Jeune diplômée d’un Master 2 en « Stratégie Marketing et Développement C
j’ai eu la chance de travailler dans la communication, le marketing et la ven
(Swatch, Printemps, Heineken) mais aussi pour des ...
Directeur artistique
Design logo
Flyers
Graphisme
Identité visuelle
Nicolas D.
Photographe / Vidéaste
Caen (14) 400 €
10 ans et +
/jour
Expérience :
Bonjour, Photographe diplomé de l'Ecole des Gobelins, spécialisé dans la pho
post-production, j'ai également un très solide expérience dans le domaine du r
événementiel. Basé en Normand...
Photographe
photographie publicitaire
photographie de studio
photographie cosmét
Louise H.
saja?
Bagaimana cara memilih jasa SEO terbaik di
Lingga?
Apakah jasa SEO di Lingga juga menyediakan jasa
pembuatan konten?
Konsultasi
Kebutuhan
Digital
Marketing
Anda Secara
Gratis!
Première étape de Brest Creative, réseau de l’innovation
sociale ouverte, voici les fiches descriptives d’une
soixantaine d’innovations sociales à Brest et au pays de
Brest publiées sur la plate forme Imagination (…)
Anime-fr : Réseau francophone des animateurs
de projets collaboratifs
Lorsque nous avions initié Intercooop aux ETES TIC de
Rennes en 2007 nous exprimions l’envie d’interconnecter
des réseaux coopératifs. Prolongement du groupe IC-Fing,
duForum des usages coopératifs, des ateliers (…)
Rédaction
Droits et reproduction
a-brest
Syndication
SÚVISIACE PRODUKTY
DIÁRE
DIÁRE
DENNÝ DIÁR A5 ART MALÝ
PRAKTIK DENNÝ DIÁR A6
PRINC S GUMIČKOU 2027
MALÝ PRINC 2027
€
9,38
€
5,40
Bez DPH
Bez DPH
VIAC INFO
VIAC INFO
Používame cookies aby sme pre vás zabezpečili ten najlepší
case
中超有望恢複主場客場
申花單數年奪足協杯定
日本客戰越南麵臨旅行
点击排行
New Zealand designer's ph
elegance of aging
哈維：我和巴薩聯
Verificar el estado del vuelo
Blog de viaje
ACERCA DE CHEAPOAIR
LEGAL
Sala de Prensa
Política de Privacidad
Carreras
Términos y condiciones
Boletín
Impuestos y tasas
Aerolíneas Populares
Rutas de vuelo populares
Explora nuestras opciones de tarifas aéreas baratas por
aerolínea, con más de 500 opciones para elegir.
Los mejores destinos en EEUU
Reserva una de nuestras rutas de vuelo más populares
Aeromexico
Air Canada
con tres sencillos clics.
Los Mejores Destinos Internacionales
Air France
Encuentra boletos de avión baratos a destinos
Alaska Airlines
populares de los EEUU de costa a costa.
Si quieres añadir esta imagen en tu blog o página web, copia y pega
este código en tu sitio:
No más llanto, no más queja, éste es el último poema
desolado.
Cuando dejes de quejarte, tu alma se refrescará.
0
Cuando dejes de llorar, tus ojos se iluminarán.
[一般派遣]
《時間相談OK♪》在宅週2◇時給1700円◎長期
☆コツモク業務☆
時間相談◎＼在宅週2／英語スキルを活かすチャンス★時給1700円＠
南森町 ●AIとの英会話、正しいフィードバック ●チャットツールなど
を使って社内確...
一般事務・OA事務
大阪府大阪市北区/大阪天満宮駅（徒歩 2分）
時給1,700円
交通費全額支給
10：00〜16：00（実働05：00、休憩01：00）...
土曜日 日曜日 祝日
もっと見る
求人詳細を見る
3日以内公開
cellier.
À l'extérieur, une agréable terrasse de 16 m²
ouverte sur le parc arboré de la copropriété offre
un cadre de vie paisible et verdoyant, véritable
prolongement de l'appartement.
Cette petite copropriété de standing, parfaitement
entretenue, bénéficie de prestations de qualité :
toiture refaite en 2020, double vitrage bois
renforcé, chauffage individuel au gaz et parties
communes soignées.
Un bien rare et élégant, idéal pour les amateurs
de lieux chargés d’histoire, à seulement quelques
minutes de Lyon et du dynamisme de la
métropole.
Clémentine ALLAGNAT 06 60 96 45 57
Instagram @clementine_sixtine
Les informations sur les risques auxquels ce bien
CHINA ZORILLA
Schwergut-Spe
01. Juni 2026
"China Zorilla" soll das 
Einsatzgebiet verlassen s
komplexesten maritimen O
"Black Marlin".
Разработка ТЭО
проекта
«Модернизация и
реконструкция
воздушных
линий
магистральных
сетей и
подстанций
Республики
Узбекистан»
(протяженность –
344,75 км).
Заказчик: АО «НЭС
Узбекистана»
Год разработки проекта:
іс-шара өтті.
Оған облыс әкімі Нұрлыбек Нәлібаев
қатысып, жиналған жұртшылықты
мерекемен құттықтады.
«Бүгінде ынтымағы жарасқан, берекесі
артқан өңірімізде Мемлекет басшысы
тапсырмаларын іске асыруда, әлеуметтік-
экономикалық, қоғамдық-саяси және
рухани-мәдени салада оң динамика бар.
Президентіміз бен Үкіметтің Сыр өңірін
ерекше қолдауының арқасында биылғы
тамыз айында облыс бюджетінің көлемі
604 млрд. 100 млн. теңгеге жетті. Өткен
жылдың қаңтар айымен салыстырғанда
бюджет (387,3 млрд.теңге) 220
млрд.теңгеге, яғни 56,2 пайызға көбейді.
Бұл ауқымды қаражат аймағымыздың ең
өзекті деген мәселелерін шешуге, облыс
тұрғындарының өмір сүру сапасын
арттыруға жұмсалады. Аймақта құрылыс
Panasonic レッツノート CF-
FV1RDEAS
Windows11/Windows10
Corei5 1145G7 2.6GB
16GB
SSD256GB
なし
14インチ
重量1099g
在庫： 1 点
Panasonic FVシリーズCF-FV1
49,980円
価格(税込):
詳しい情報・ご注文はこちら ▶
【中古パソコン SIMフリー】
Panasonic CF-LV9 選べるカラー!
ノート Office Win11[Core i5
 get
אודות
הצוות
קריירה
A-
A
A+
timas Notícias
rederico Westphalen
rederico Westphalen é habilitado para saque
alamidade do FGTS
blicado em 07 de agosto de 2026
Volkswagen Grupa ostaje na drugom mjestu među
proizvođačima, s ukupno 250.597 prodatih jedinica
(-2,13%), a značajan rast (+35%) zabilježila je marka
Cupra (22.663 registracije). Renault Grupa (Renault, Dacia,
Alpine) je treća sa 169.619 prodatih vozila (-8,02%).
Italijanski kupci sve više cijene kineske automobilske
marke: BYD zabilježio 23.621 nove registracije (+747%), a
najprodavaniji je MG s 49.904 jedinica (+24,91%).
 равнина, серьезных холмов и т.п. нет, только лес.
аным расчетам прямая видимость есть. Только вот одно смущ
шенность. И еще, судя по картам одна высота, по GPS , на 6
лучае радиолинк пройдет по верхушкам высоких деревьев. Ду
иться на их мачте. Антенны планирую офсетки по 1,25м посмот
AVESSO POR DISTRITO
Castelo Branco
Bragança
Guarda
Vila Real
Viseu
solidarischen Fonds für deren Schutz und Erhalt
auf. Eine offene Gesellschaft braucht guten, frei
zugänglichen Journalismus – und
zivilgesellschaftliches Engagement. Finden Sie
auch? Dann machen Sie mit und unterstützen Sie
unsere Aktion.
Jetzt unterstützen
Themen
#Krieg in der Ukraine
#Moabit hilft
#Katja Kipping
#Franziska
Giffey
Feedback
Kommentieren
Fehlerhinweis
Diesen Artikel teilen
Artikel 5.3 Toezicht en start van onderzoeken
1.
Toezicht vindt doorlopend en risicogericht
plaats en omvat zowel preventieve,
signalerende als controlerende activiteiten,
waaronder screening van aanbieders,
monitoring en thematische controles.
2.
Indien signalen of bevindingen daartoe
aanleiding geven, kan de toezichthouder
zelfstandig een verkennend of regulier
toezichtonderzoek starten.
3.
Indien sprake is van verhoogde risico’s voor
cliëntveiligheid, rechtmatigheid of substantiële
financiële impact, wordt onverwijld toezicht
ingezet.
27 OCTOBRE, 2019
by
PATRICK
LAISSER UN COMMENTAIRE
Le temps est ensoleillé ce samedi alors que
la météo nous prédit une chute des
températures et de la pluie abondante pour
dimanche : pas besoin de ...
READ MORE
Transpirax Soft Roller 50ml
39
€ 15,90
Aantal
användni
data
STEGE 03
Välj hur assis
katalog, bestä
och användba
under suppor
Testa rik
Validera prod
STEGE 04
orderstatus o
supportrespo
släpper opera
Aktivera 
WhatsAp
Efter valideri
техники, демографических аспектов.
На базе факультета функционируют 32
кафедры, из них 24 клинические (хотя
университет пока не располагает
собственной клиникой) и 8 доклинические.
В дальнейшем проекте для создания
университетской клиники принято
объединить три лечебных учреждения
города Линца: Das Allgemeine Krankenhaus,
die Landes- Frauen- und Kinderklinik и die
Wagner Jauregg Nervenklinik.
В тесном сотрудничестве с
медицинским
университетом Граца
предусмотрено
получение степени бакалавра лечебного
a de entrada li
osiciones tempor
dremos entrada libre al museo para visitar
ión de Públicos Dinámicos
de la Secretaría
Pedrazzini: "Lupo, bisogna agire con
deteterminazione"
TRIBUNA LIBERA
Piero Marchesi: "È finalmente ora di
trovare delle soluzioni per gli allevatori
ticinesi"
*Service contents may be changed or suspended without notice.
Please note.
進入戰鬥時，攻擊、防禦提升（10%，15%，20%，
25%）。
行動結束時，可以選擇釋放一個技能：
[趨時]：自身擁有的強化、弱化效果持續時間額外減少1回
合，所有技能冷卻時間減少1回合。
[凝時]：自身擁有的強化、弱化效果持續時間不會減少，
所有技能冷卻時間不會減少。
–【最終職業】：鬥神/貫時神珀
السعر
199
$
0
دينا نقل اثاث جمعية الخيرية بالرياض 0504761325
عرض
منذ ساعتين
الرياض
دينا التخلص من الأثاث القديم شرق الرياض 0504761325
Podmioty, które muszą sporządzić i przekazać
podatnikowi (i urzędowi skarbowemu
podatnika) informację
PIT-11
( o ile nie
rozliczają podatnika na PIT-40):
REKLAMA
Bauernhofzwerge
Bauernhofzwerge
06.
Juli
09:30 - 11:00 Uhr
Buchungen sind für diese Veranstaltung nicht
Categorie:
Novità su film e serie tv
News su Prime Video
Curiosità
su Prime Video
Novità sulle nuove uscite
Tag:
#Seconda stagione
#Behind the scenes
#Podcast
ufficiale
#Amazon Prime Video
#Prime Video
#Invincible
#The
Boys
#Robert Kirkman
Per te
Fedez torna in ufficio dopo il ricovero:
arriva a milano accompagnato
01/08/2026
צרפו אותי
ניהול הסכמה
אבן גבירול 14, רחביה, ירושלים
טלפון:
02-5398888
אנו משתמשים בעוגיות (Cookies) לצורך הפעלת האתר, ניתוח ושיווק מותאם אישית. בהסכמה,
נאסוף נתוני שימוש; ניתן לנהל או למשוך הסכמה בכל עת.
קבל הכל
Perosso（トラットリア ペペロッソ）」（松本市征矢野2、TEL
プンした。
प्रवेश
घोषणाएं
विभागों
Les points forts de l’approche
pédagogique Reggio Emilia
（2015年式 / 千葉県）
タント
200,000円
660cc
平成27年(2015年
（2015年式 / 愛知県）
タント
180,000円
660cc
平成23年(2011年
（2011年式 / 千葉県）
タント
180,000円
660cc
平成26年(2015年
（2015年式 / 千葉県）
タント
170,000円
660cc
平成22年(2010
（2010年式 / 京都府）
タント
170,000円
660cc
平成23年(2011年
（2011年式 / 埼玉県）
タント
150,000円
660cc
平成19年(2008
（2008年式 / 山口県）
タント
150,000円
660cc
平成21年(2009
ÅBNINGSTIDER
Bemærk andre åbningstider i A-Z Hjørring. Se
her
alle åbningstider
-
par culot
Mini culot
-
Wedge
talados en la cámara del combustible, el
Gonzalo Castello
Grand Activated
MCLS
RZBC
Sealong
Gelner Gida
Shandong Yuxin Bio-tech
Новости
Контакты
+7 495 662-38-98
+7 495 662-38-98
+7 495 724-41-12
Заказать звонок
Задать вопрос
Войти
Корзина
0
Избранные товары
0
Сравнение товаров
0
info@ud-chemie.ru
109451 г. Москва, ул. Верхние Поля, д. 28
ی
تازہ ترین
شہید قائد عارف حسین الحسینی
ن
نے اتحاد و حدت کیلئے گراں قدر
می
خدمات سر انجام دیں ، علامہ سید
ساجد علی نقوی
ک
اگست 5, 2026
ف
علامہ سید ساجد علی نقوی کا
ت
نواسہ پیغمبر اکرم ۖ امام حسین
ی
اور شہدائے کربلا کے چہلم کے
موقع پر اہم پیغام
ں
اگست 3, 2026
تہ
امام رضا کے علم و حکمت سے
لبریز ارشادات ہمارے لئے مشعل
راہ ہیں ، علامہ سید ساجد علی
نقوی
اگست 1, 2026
-- -- --
◆ **WHAT YOU ARE ASKED TO DO**: Copy the records above faithfully. Begin at their first line, end at the line containing "soixantaine d’innovations sociales", and include nothing else.

◆ **WRITTEN ANSWER**:
Jeune diplômée d’un Master 2 en « Stratégie Marketing et Développement C
j’ai eu la chance de travailler dans la communication, le marketing et la ven
(Swatch, Printemps, Heineken) mais aussi pour des ...
Directeur artistique
Design logo
Flyers
Graphisme
Identité visuelle
Nicolas D.
Photographe / Vidéaste
Caen (14) 400 €
10 ans et +
/jour
Expérience :
Bonjour, Photographe diplomé de l'Ecole des Gobelins, spécialisé dans la pho
post-production, j'ai également un très solide expérience dans le domaine du r
événementiel. Basé en Normand...
Photographe
photographie publicitaire
photographie de studio
photographie cosmét
Louise H.
saja?
Bagaimana cara memilih jasa SEO terbaik di
Lingga?
Apakah jasa SEO di Lingga juga menyediakan jasa
pembuatan konten?
Konsultasi
Kebutuhan
Digital
Marketing
Anda Secara
Gratis!
Première étape de Brest Creative, réseau de l’innovation
sociale ouverte, voici les fiches descriptives d’une
soixantaine d’innovations sociales à Brest et au pays de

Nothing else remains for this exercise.